Page 1 of 1

Extracting Text from files

Posted: Wed Feb 24, 2010 5:10 pm
by Shawn
How would I be able to have a starting point and ending point and grab all in beetween? Example : <noscript> Wanted Information </noscript> ...

Thanks again for making such a great program.

Posted: Fri Feb 26, 2010 2:30 am
by Shawn
Well I'm guessing this is something that can't be done with Text Crawler I'll try to find a different solution / program I have over 1,000,000 files to deal with... I'll try with a macro recorder...

Good Day to you all...

Posted: Fri Feb 26, 2010 9:09 am
by dv2
You can do this with TC - sorry for the slow response!

In 'Regular expressions' mode try
<noscript>[\s\S]*</noscript>

Then 'extract'. This will grab everything between (and including) the tags. You can always remove the tags afterwards with another search/replace op.

Posted: Fri Feb 26, 2010 10:46 am
by Shawn
My Appologies for my impatience I just wanted to get the files done as soon as possible due that the data we're recipes going to be used for a community kitchen program (To get people to eat different meals without busting a budjet)

Thanks again.


Posted: Fri Feb 26, 2010 11:26 pm
by Fool4UAnyway
A non-regex solution (for the macro) could be like this:

1. Search for the opening tag and put a linebreak character _before_ it.
2. Search for the closing tag.
3. Remove any linebreak characters between the two tags. Perform a replace on a selection from the closing tag to the opening tag.
4. Add a linebreak character _after_ the closing tag.

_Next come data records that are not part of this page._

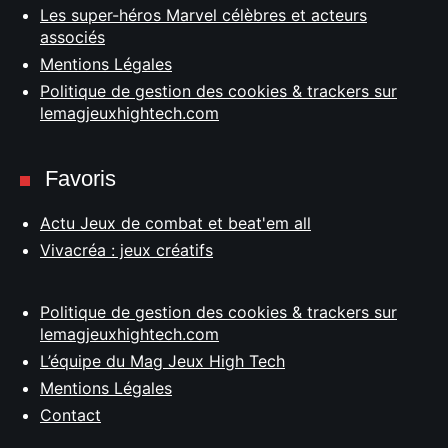
Les super-héros Marvel célèbres et acteurs
associés
Mentions Légales
Politique de gestion des cookies & trackers sur
lemagjeuxhightech.com
Favoris
Actu Jeux de combat et beat'em all
Vivacréa : jeux créatifs
Politique de gestion des cookies & trackers sur
lemagjeuxhightech.com
L’équipe du Mag Jeux High Tech
Mentions Légales
Contact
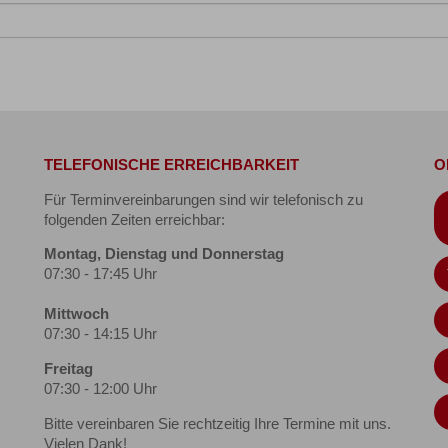
TELEFONISCHE ERREICHBARKEIT
O
Für Terminvereinbarungen sind wir telefonisch zu
folgenden Zeiten erreichbar:
Montag, Dienstag und Donnerstag
07:30 - 17:45 Uhr
Mittwoch
07:30 - 14:15 Uhr
Freitag
07:30 - 12:00 Uhr
Bitte vereinbaren Sie rechtzeitig Ihre Termine mit uns.
Vielen Dank!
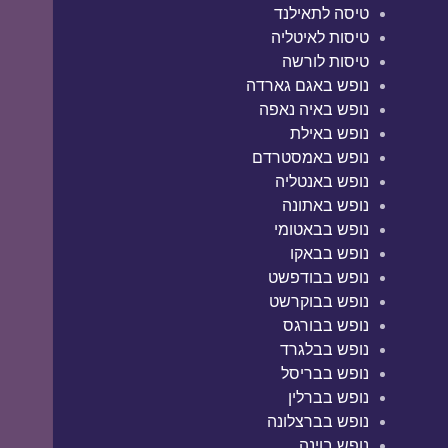
טיסה לתאילנד
טיסות לאיטליה
טיסות לורשה
נופש באגם גארדה
נופש באיה נאפה
נופש באילת
נופש באמסטרדם
נופש באנטליה
נופש באתונה
נופש בבאטומי
נופש בבאקו
נופש בבודפשט
נופש בבוקרשט
נופש בבורגס
נופש בבלגרד
נופש בבריסל
נופש בברלין
נופש בברצלונה
נופש בוינה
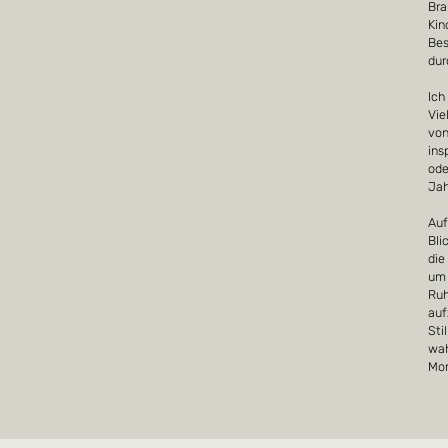
Bra
Kin
Bes
dur
Ich
Vie
von
ins
ode
Ja
Auf
Bli
die
um 
Ruh
auf
Sti
wah
Mo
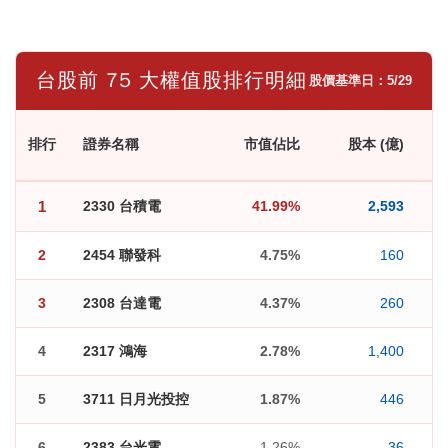
台股前 75 大權值股排行明細
股價基準日：5/29
排行
證券名稱
市值佔比
股本 (億)
1
2330 台積電
41.99%
2,593
2
2454 聯發科
4.75%
160
3
2308 台達電
4.37%
260
4
2317 鴻海
2.78%
1,400
5
3711 日月光投控
1.87%
446
6
2383 台光電
1.26%
36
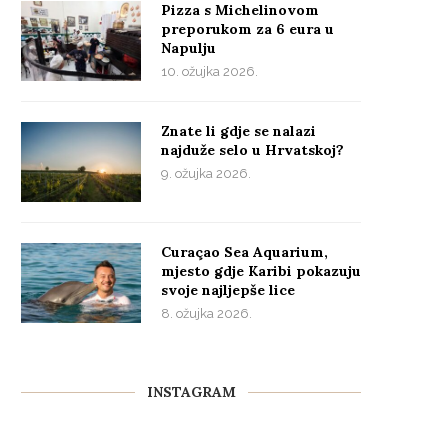
Pizza s Michelinovom
preporukom za 6 eura u
Napulju
10. ožujka 2026.
Znate li gdje se nalazi
najduže selo u Hrvatskoj?
9. ožujka 2026.
Curaçao Sea Aquarium,
mjesto gdje Karibi pokazuju
svoje najljepše lice
8. ožujka 2026.
INSTAGRAM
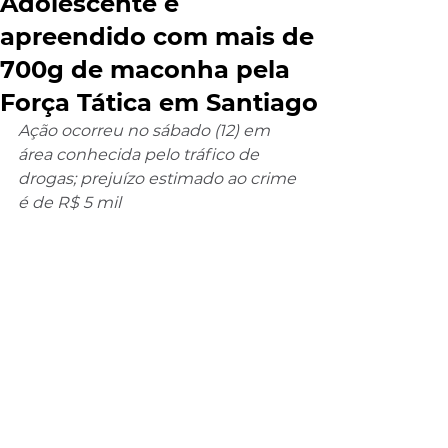
Adolescente é
apreendido com mais de
700g de maconha pela
Força Tática em Santiago
Ação ocorreu no sábado (12) em 
área conhecida pelo tráfico de 
drogas; prejuízo estimado ao crime 
é de R$ 5 mil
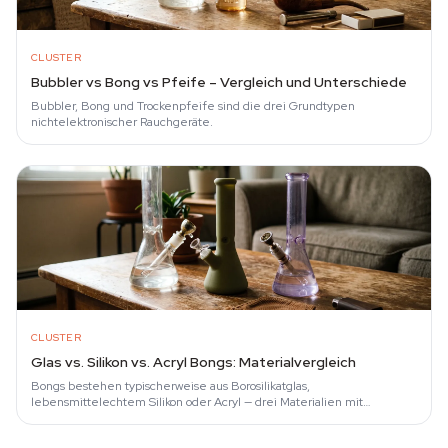
CLUSTER
Bubbler vs Bong vs Pfeife – Vergleich und Unterschiede
Bubbler, Bong und Trockenpfeife sind die drei Grundtypen
nichtelektronischer Rauchgeräte.
CLUSTER
Glas vs. Silikon vs. Acryl Bongs: Materialvergleich
Bongs bestehen typischerweise aus Borosilikatglas,
lebensmittelechtem Silikon oder Acryl — drei Materialien mit
grundlegend unterschiedlichen Eigenschaften…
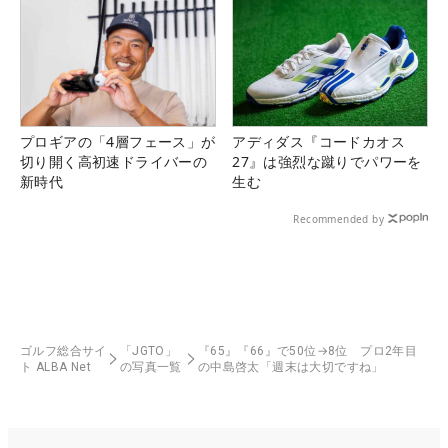
プロギアの「4層フェース」が
アディダス『コードカオス
切り開く高初速ドライバーの
27』は強烈な蹴りでパワーを
新時代
生む
Recommended by
ゴルフ総合サイ
「JGTO」
『65』『66』で50位→8位 プロ2年目
ト ALBA Net
の写真一覧
の中島啓太「週末は大切ですね」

Now, all wanted information should be on individual lines, starting with the opening tag and ending with the closing tag.

5. Sort the lines (hey, there are a million...)
6. Keep the lines starting with the opening tag. They are sorted then.

If you do not want the lines to be sorted, you could perform a regex replace emptying all lines that do not contain the noscript tag.

Posted: Sun Feb 28, 2010 12:19 am
by Shawn
@Fool4UAnyway

Thanks for the Macro tip however placing all the items on one line wouldn't work with this table as the items are all in order I just had WAY too many junk lines in the files due to crappy exportation in the first place.

P.S: The Database is done.. Thank you all for your time.

Posted: Sun Apr 17, 2011 12:39 am
by Ray
I'm using TC 2.0. I've got a bunch of ANSI text files that all begin with "FROM: [username]," where username varies. For example, one is an email whose first line is "FROM: Joe." I want to extract just the username. When I use "FROM: [\s\S]*\n" in Regular Expression mode and then click Find, it highlights the entire contents of the file in yellow. Isn't \n the right way to indicate that I want everything up to the next newline? Same thing if I use \r instead. ... Looks like a great program, my first time using ... wish me luck!